After seeing Dirk's playoffs, I'm not willing to go out on a limb for him right now as getting it done either.
But in any case, this dissatisfaction is largely situational. Its attached to $$ and role. If Peja was the #3 guy to Shaq and Wade in Miami he wouldn't be any less soft, but it wouldn't be nearly as damning and you'd be damn excited to have him in that role. Tremendous team in that case, and mutliple other studs to take care of the winning. If Peja was set to earn an MLE contract Peja wouldn't be any less soft, but for that price you would have one of the true bargains in the NBA, soft or not (and no, I'm not arguing Peja is an MLE player, quite the opposite). And while I might still trade him to bring back a star who could truly lead us in return because we have few other tradeable assets, there would certainly be a lot less pressure to trade him because you were getting good bang for your buck and would still have money to go get the guy or guys you needed to really put you over the top. But now you take Peja, and he's not a #3, but a #1, and he's not an MLE, he's a max player, and you have abruptly entered the realm of parody. A player who is a brilliant acquisition as the third best player on your team for the MLE becomes a severely overpaid player incapable of carrying you when it matters as a #1 at max, and with a $$ deal that actually chokes your ability to acquire a player who can do those things for you. Same Peja. Same limitations. But a radically different level of concern over them.
Now is that Peja's fault? Maybe, maybe not. It is ofttimes hard to separate Peja's wishes from those of his rabid boosters. His worst boosters have always wanted him to be a #1 and to get paid the max almost regardless of whether it is good for the team or not. If that is also Peja's desire -- if he has pushed to be a #1, to get paid the max, to pretend to be "the man", then it is ABSOLUTLEY Peja's fault. He is taking what he has not earned with his play, does not deserve with his work. May even, under such a scenario, have tanked a season to engineer the removal of his main competition for the spot. If THAT's true, then Peja deserves every last ounce of heat he receives until such time as he sucks it up, grows a pair, and starts playing, and working, and leading, like a #1 player actually worth the max.
Now if, on the other hand this is more or less an accident. If Peja would welcome getting a real #1 in here ahead of him to take the load off. If he's going to ask for the max and get it, but because that's the market not because of greed and ego, if he knows what he truly is and is not, and is at peace with that, then no, its not Peja's fault. But the problems it poses are just as real for the Kings as if it were. In that scenario the fault lies with a front office irrationally enamored of Peja for non-basketball related reasons, and perhaps it lies with some of his most rabid boosters for falsely ascribing aggressive and ugly motives to their favorite player because of their own need for him to succeed. And in some ways that makes it actually WORSE for the Kings, because then it means that in all liklihood you have a front office unwilling to take action to correct things.

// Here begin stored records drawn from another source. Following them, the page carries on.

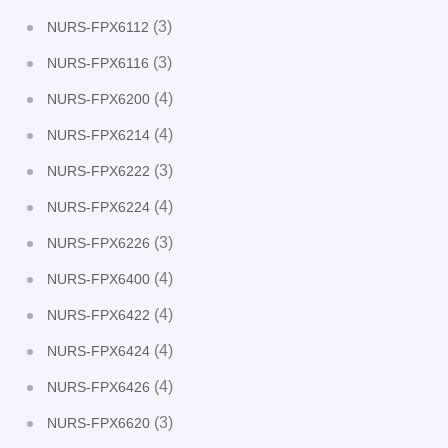
(3)
NURS-FPX6112
(3)
NURS-FPX6116
(4)
NURS-FPX6200
(4)
NURS-FPX6214
(3)
NURS-FPX6222
(4)
NURS-FPX6224
(3)
NURS-FPX6226
(4)
NURS-FPX6400
(4)
NURS-FPX6422
(4)
NURS-FPX6424
(4)
NURS-FPX6426
(3)
NURS-FPX6620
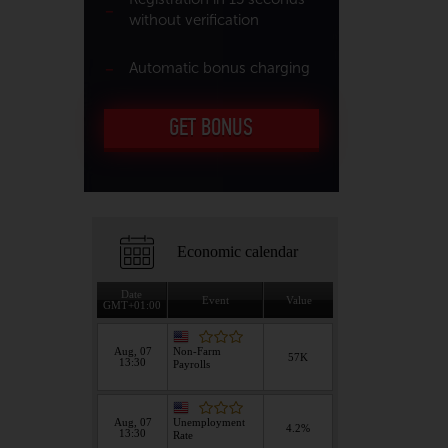
without verification
Automatic bonus charging
GET BONUS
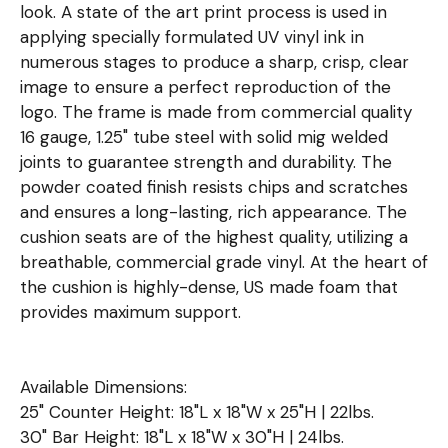
look. A state of the art print process is used in
applying specially formulated UV vinyl ink in
numerous stages to produce a sharp, crisp, clear
image to ensure a perfect reproduction of the
logo. The frame is made from commercial quality
16 gauge, 1.25" tube steel with solid mig welded
joints to guarantee strength and durability. The
powder coated finish resists chips and scratches
and ensures a long-lasting, rich appearance. The
cushion seats are of the highest quality, utilizing a
breathable, commercial grade vinyl. At the heart of
the cushion is highly-dense, US made foam that
provides maximum support.
Available Dimensions:
25" Counter Height: 18"L x 18"W x 25"H | 22lbs.
30" Bar Height: 18"L x 18"W x 30"H | 24lbs.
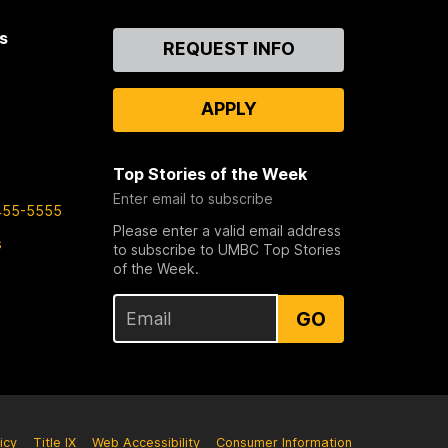
s
Contact
REQUEST INFO
Us
APPLY
Top Stories of the Week
Enter email to subscribe
455-5555
Please enter a valid email address
s
to subscribe to UMBC Top Stories
of the Week.
GO
icy
Title IX
Web Accessibility
Consumer Information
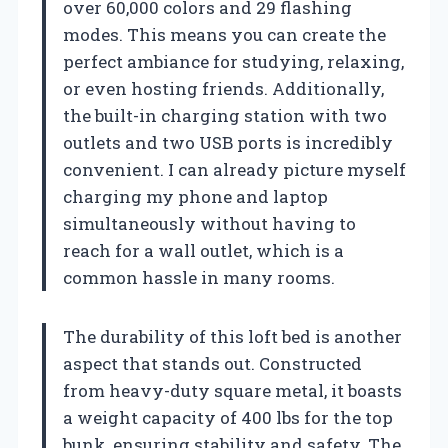
over 60,000 colors and 29 flashing
modes. This means you can create the
perfect ambiance for studying, relaxing,
or even hosting friends. Additionally,
the built-in charging station with two
outlets and two USB ports is incredibly
convenient. I can already picture myself
charging my phone and laptop
simultaneously without having to
reach for a wall outlet, which is a
common hassle in many rooms.
The durability of this loft bed is another
aspect that stands out. Constructed
from heavy-duty square metal, it boasts
a weight capacity of 400 lbs for the top
bunk, ensuring stability and safety. The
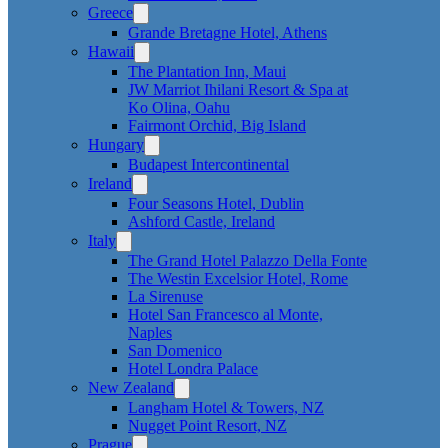
Greece
Grande Bretagne Hotel, Athens
Hawaii
The Plantation Inn, Maui
JW Marriot Ihilani Resort & Spa at
Ko Olina, Oahu
Fairmont Orchid, Big Island
Hungary
Budapest Intercontinental
Ireland
Four Seasons Hotel, Dublin
Ashford Castle, Ireland
Italy
The Grand Hotel Palazzo Della Fonte
The Westin Excelsior Hotel, Rome
La Sirenuse
Hotel San Francesco al Monte,
Naples
San Domenico
Hotel Londra Palace
New Zealand
Langham Hotel & Towers, NZ
Nugget Point Resort, NZ
Prague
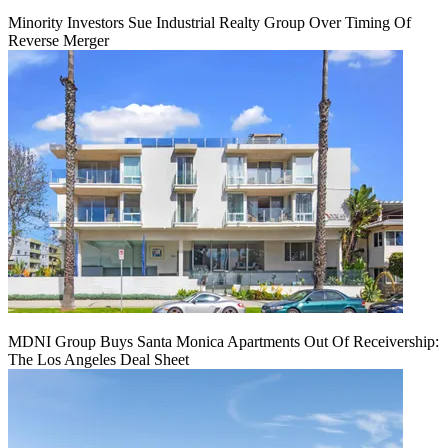
Minority Investors Sue Industrial Realty Group Over Timing Of
Reverse Merger
MDNI Group Buys Santa Monica Apartments Out Of Receivership:
The Los Angeles Deal Sheet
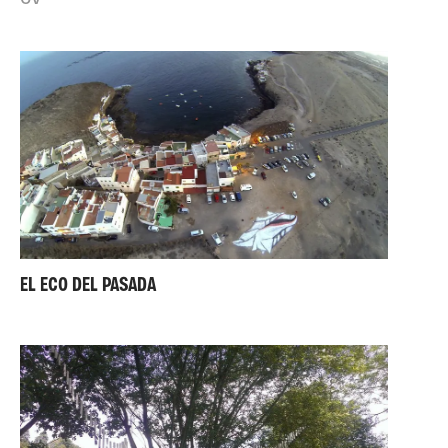
EL ECO DEL PASADA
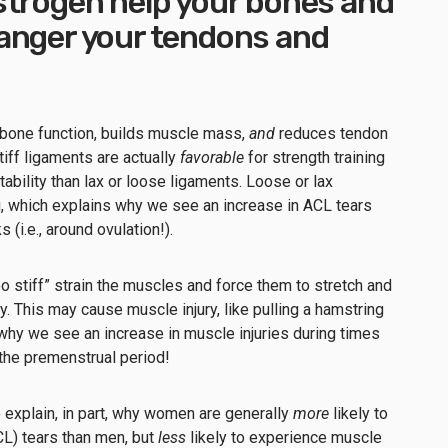
strogen help your bones and
anger your tendons and
bone function, builds muscle mass,
and
reduces tendon
tiff ligaments are actually
favorable
for strength training
tability than lax or loose ligaments. Loose or lax
g, which explains why we see an increase in ACL tears
(i.e., around ovulation!).
too stiff” strain the muscles and force them to stretch and
ty. This may cause muscle injury, like pulling a hamstring
why we see an increase in muscle injuries during times
 the premenstrual period!
explain, in part, why women are generally
more
likely to
CL) tears than men, but
less
likely to experience muscle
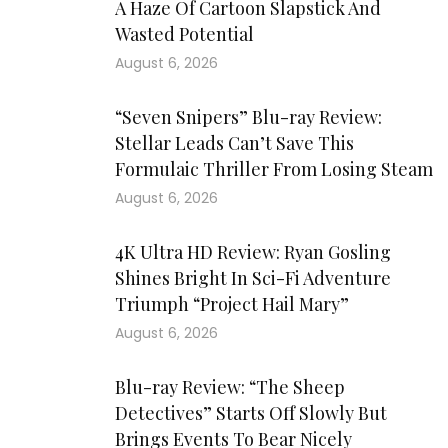
A Haze Of Cartoon Slapstick And
Wasted Potential
August 6, 2026
“Seven Snipers” Blu-ray Review:
Stellar Leads Can’t Save This
Formulaic Thriller From Losing Steam
August 6, 2026
4K Ultra HD Review: Ryan Gosling
Shines Bright In Sci-Fi Adventure
Triumph “Project Hail Mary”
August 6, 2026
Blu-ray Review: “The Sheep
Detectives” Starts Off Slowly But
Brings Events To Bear Nicely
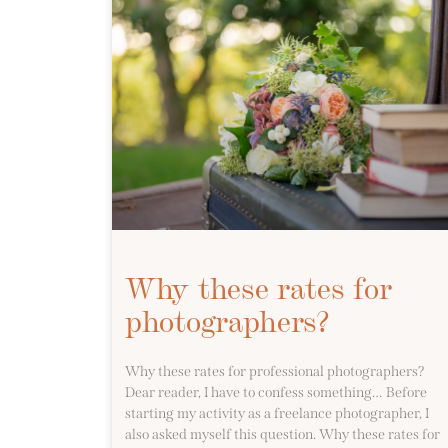
Why these rates for
photographers?
Why these rates for professional photographers?
Dear reader, I have to confess something… Before
starting my activity as a freelance photographer, I
also asked myself this question. Why these rates for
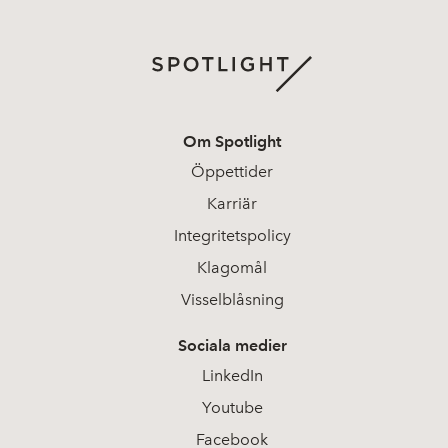
Om Spotlight
Öppettider
Karriär
Integritetspolicy
Klagomål
Visselblåsning
Sociala medier
LinkedIn
Youtube
Facebook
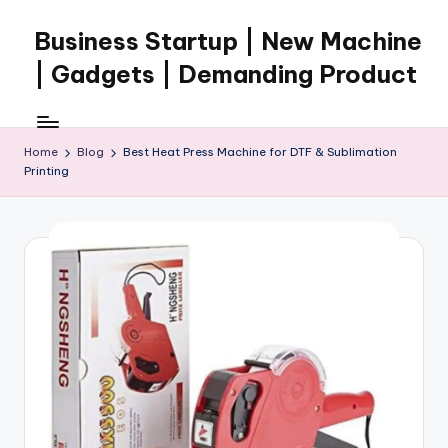
Business Startup | New Machine
Skip
to
| Gadgets | Demanding Product
content
Home
Blog
Best Heat Press Machine for DTF & Sublimation
Printing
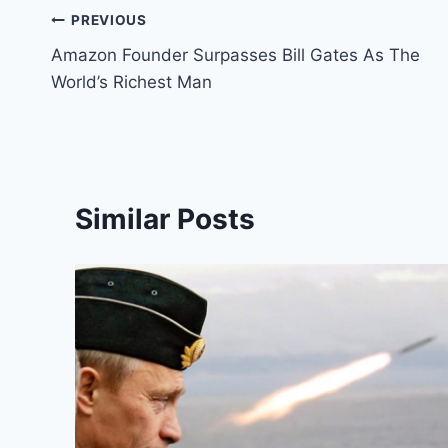
Post
PREVIOUS
Amazon Founder Surpasses Bill Gates As The
navigation
World’s Richest Man
Similar Posts
s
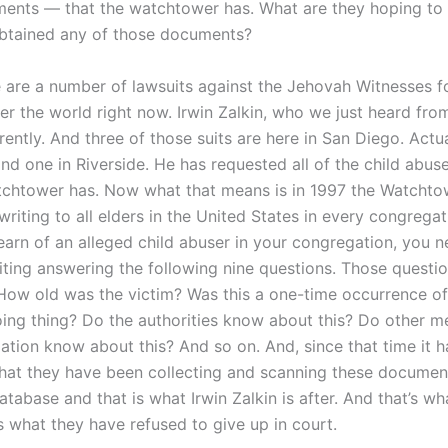
ents — that the watchtower has. What are they hoping to 
btained any of those documents?
 are a number of lawsuits against the Jehovah Witnesses fo
er the world right now. Irwin Zalkin, who we just heard fro
rently. And three of those suits are here in San Diego. Actu
nd one in Riverside. He has requested all of the child abu
tchtower has. Now what that means is in 1997 the Watchto
 writing to all elders in the United States in every congregat
learn of an alleged child abuser in your congregation, you ne
riting answering the following nine questions. Those questi
: How old was the victim? Was this a one-time occurrence of
oing thing? Do the authorities know about this? Do other 
ation know about this? And so on. And, since that time it 
hat they have been collecting and scanning these document
atabase and that is what Irwin Zalkin is after. And that’s wh
is what they have refused to give up in court.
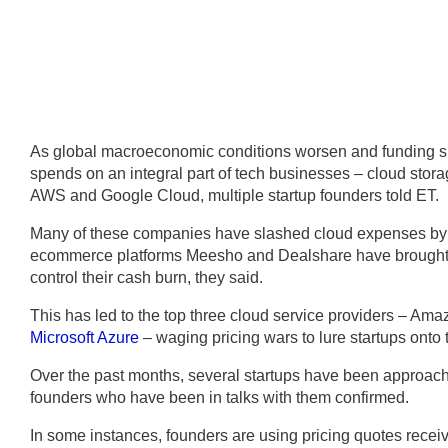
As global macroeconomic conditions worsen and funding slo
spends on an integral part of tech businesses – cloud storag
AWS and Google Cloud, multiple startup founders told ET.
Many of these companies have slashed cloud expenses by
ecommerce platforms Meesho and Dealshare have brought 
control their cash burn, they said.
This has led to the top three cloud service providers – 
Microsoft Azure
– waging pricing wars to lure startups onto t
Over the past months, several startups have been approached
founders who have been in talks with them confirmed.
In some instances, founders are using pricing quotes recei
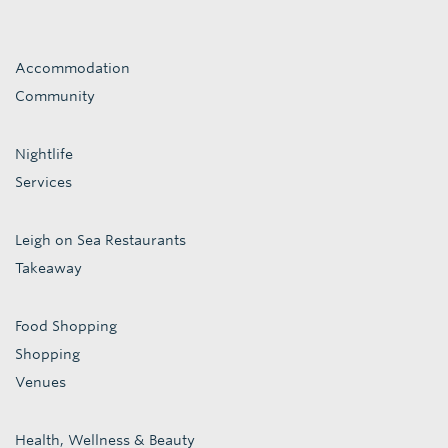
Accommodation
Community
Nightlife
Services
Leigh on Sea Restaurants
Takeaway
Food Shopping
Shopping
Venues
Health, Wellness & Beauty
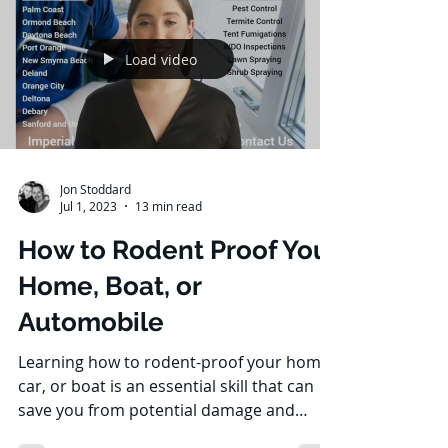
Load video
Jon Stoddard
Jul 1, 2023
13 min read
How to Rodent Proof Your
Home, Boat, or
Automobile
Learning how to rodent-proof your home,
car, or boat is an essential skill that can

In either case, the Kings, the franchise, the fans, have a major problem now with what to do with Peja, and its still a problem whether its Peja's fault or not. On the court, there are still other ways to get better other than trading Peja, but off the court, financially, that looming max really puts the Kings over a barrel. You do it, and it may end up defining the Kings' financial situation for the next half decade because its going to be extraordinarily hard to get anybody to trade you value for an aging and maxed out Peja, and that's assuming he stays relatively healthy and does not start to fade with age. And that's a 100% legit concern, and its got nothgin to do with Peja good guy, or Peja bad guy. Its Peja = $15mil #1option??